◆ **The problem**:
Look below for the line with "まだまだ数少ない、お寺で生きる尼", then give it again exactly, along with every line that comes after it, the final line included.

== Records for the task

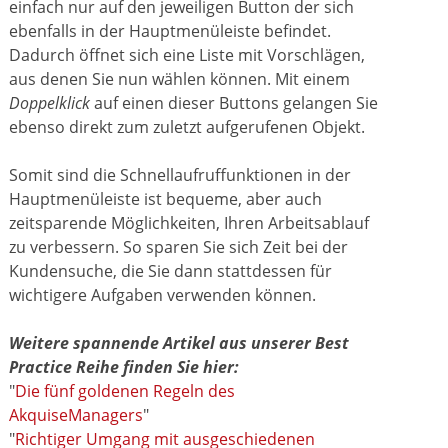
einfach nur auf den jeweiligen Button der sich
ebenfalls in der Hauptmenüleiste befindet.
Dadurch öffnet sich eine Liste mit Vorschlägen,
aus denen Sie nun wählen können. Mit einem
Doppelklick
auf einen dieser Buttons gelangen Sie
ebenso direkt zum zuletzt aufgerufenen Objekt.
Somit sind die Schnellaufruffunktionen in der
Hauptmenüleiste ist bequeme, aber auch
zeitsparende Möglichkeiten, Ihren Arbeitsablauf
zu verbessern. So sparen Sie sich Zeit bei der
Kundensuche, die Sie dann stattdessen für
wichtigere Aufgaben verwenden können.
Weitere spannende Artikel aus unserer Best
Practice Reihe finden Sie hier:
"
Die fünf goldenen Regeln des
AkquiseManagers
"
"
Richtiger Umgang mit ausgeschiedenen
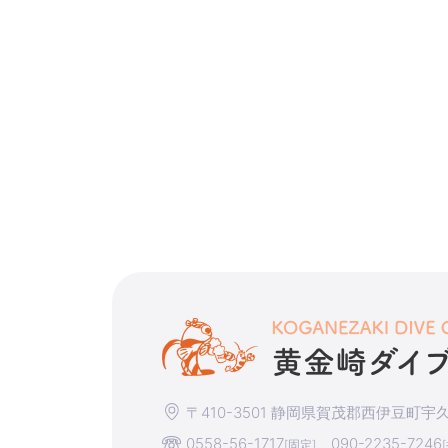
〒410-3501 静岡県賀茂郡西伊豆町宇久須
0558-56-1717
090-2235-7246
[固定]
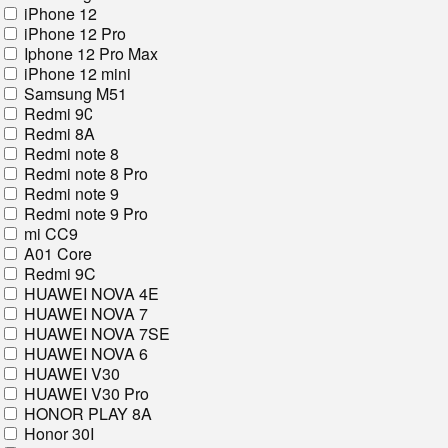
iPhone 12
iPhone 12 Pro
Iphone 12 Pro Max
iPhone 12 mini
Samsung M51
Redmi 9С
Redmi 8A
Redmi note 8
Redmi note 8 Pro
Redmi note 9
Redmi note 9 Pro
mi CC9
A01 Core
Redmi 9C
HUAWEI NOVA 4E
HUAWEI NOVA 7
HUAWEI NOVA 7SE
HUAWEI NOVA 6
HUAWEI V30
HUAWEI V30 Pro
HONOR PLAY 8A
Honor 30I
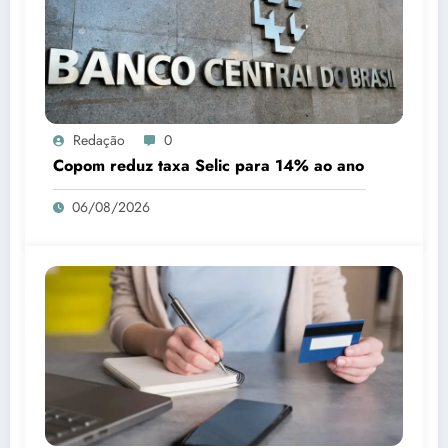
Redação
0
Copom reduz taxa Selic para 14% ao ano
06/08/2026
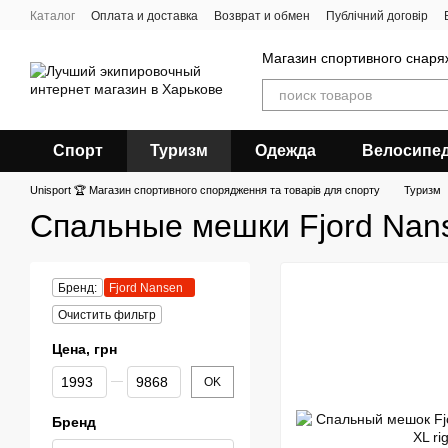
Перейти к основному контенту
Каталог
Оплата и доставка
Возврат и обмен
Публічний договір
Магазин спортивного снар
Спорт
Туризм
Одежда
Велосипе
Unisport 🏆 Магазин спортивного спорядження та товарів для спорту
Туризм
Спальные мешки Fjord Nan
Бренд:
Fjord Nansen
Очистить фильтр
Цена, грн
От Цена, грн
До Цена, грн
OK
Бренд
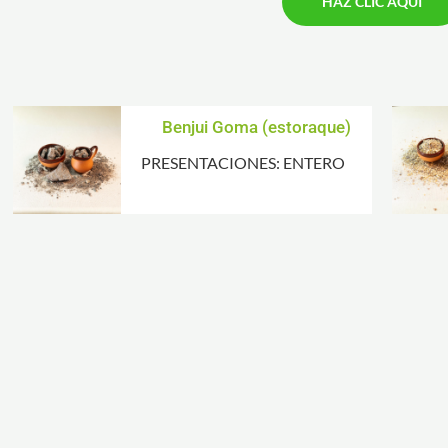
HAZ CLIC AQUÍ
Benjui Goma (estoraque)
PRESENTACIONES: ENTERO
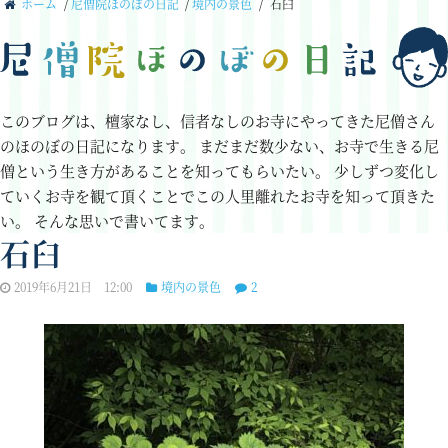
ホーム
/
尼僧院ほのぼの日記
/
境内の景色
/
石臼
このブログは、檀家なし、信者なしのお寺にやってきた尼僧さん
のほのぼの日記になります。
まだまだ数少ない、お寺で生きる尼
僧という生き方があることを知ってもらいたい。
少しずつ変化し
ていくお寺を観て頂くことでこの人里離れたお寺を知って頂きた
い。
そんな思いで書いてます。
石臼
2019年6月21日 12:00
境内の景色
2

====

◆ **Answer for this exercise**:
まだまだ数少ない、お寺で生きる尼
僧という生き方があることを知ってもらいたい。
少しずつ変化し
ていくお寺を観て頂くことでこの人里離れたお寺を知って頂きた
い。
そんな思いで書いてます。
石臼
2019年6月21日 12:00
境内の景色
2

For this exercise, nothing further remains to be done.